Tin, Rubber and Tourists
Have
been the major he economic forces that have shaped the development and
history of Phuket. The following pages are a brief look at the past and
present of these dynamic forces and what future impact they are likely
to have.
Tin ranks 49th in abundance of the elements in the earth's
crust. The principal ore of tin is the mineral cassiterite (or tinstone),
SnO2, found abundantly on Phuket Island. Tin is a widely sought metal
and is used in hundreds of industrial processes throughout the world.
Tin is important in the production of the common alloys bronze (tin and
copper), solder (tin and lead), and type metal (for printing presses,
tin, lead, and antimony), and pewter (tin and lead). In the form of tinplate,
it is used in the manufacture of tin cans, and similar articles, it is
used as a protective coating for steel, copper, and other metals. It is
also used as an alloy with titanium in the aerospace industry and as an
ingredient in toothpaste and some insecticides.
On Phuket tin is often found in placers, or deposits
of sand and gravel containing particles of the mineral. At first tin was
mined by waiting for nature to wash away the soil layer and expose the
veins of tin bearing gravel. Open-shaft mining was the next innovation
the tin ore was removed from deposits that cropped out near the surface.
A narrow shaft would be dug 20 to 40 feet deep through the soil into a
vein of tin that was usually oblong or bell shaped. The tin ore bearing
gravel could then be hand-carried to the surface for processing. In spite
of the back-breaking labor and danger of this type of mining the landscape
was dotted with hundreds of open-shaft mine entrances.
By the mid-eighteenth century Phuket had large state-of-the-art,
tin strip mining operations. Mining technology evolved to allow surface
excavation by power shovels, bucket-wheel excavators, and high-speed conveyors,
that could deliver huge amounts sand and gravel bearing ore to a mechanical
system of screens, jigs, and sluices used to recover the tin ore. During
the rainy season ample water was available to feed huge high-pressure
hydraulic nozzles that could break down and sluice away the gravel bank
from entire an hillside.
The introduction of the first tin dredger in 1907 allowed
the tin mining industry on Phuket to expand into a vast new area that
had previously been untouched. Several types of dredges were used locally.

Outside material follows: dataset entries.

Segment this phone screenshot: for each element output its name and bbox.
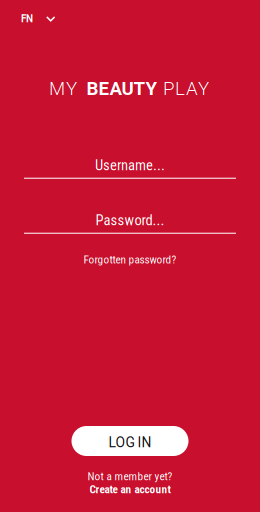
staticText: Forgotten password?	[84, 253, 176, 266]
staticText: Username...	[95, 157, 165, 174]
staticText: FN	[21, 13, 33, 25]
button[interactable]: FN	[13, 7, 63, 31]
staticText: Password...	[96, 212, 164, 229]
staticText: LOG IN	[108, 434, 152, 451]
staticText: Create an account	[90, 483, 170, 496]
staticText: Not a member yet?	[88, 470, 172, 483]
staticText: PLAY	[163, 78, 209, 100]
button[interactable]: Create an account	[90, 485, 170, 494]
staticText: MY	[49, 78, 77, 100]
staticText: BEAUTY	[86, 78, 158, 100]
button[interactable]: Forgotten password?	[74, 250, 186, 270]
button[interactable]: LOG IN	[72, 426, 188, 456]
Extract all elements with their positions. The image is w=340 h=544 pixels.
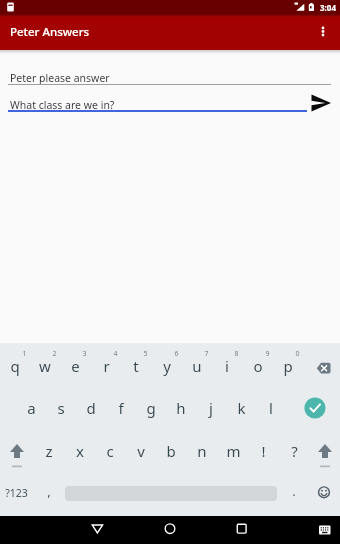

Hydraulic dredges sucked the ocean floor for the alluvial deposits of
tin through a pipe, separated the tin and discharged the spoil on the
shore through a floating pipeline. Elevator dredges employed an endless
chain of small buckets to scrape the ocean floor and separate the tin
ore from the rest of the spoil, which was discarded back into the ocean.
The coastline of Phuket and the surrounding ocean floor have been dramatically
altered by the dredging for tin.
In the extraction of tin, the ore is first ground and
washed to remove all impurities and then roasted to oxidize the sulfides
of iron and copper. After a second washing, the ore is reduced in a furnace;
the molten tin that collects on the bottom is drawn off and molded into
blocks known as block tin. Tin melts at 232°C (about 450° F) , boils at
about 2260° C (about 4100° F). Ordinary bar tin, when bent, issues a crackling
sound called tin cry, caused by the friction of the tin crystals.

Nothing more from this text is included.